Quelles étaient ces populations africaines avec lesquelles les Carthaginois se
trouvaient en contact ? Une courte discussion ethnologique n'est point ici hors
de propos.
On sait que l'espèce humaine se partage en plusieurs grands rameaux. Le plus
intéressant de tous, celui qui semble le prototype de l'espèce, est sans contredit le
rameau caucasique ou la race blanche. Celle-ci se sous-divise, à son tour, en
trois branches distinctes, constituant les familles Japhétique (ou indo-
européenne), Sémitique et Chamitique. Une grande supériorité morale semble
avoir acquis au sang indo-européen le droit et l'honneur de représenter
l'humanité perfectible.
On peut, sans courir grande chance d'erreur, admettre que les Libyens se
rattachent aux Phéniciens par les liens d'une étroite parenté. Ce sont, en effet,
des descendants de Laabim, petit-fils de Cham3, qui, à l'aurore des temps
historiques, se répandent sur le sol africain, pendant que leurs germains, fils de
Chanaan, fils de Cham, couvrent les rivages de la Syrie.

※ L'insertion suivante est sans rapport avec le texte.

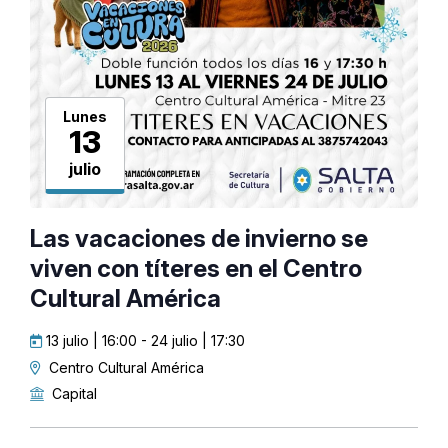
Lunes
13
julio
Las vacaciones de invierno se
viven con títeres en el Centro
Cultural América
13 julio | 16:00
-
24 julio | 17:30
Centro Cultural América
Capital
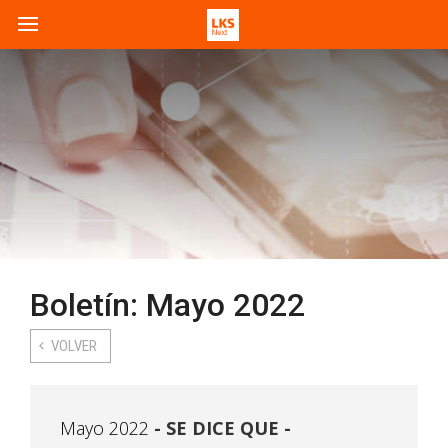
Boletín: Mayo 2022
VOLVER
Mayo 2022
SE DICE QUE -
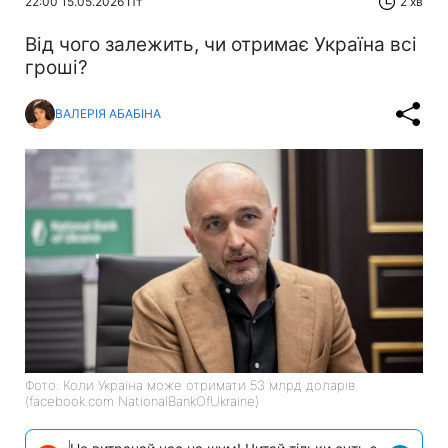
22:00 15.05.2026 Пт
2 хв
Від чого залежить, чи отримає Україна всі
гроші?
ВАЛЕРІЯ АБАБІНА
Фото: Коли Україна може отримати 53 млрд доларів
(facebook.com NationalBankOfUkraine)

Les races humaines paraissent assujetties à des lois de mélanges dont le principe
et l'organisme échappent le plus souvent à l'analyse, mais qui n'en ont pas moins
une réalité incontestable. En particulier, la race blanche a procédé plus d'une
fois, durant le cours des siècles, à la fusion de ses trois éléments constitutifs, et
l'étude de l'Afrique est surtout intéressante en ce qu'elle est toujours la scène des
événements qui amènent d'intimes croisements entre les enfants de Cham, de
Sem et de Japhet.
Les Chamites de Libye, considérés comme autochtones, ont donc souvent ouvert
leurs veines au sang sémitique d'Arabie, de Syrie ou d'Asie Mineure ; mais ils y
ont surtout laissé couler à flots le sang indo-européen ; enfin des courants
chamiliques, marchant d'orient en occident, sont venus, par intervalles, rafraîchir
la sève des Libyens primitifs.
Les traditions les plus anciennes mentionnent les invasions chananéennes,
conséquence immédiate des conquêtes de Josué (vers 1450 avant Jésus-Christ),
puis celle des Arabes sabéens, des Amalécites, des habitants de la Palestine. Les
Senhadja, les Kelama, les Lamta, les Haouara, les Masmouda, les Laouta,
devraient être considérés comme la descendance des Sabéens du Yémen ; les
Zenata seraient de la famille des Amalécites ; les Djaloulia, de celle des
Philistins. Il convient d'observer, enfin, qu'on trouve au Maroc des Juifs dont
l'établissement en Afrique paraît être de beaucoup antérieur à l'ère chrétienne.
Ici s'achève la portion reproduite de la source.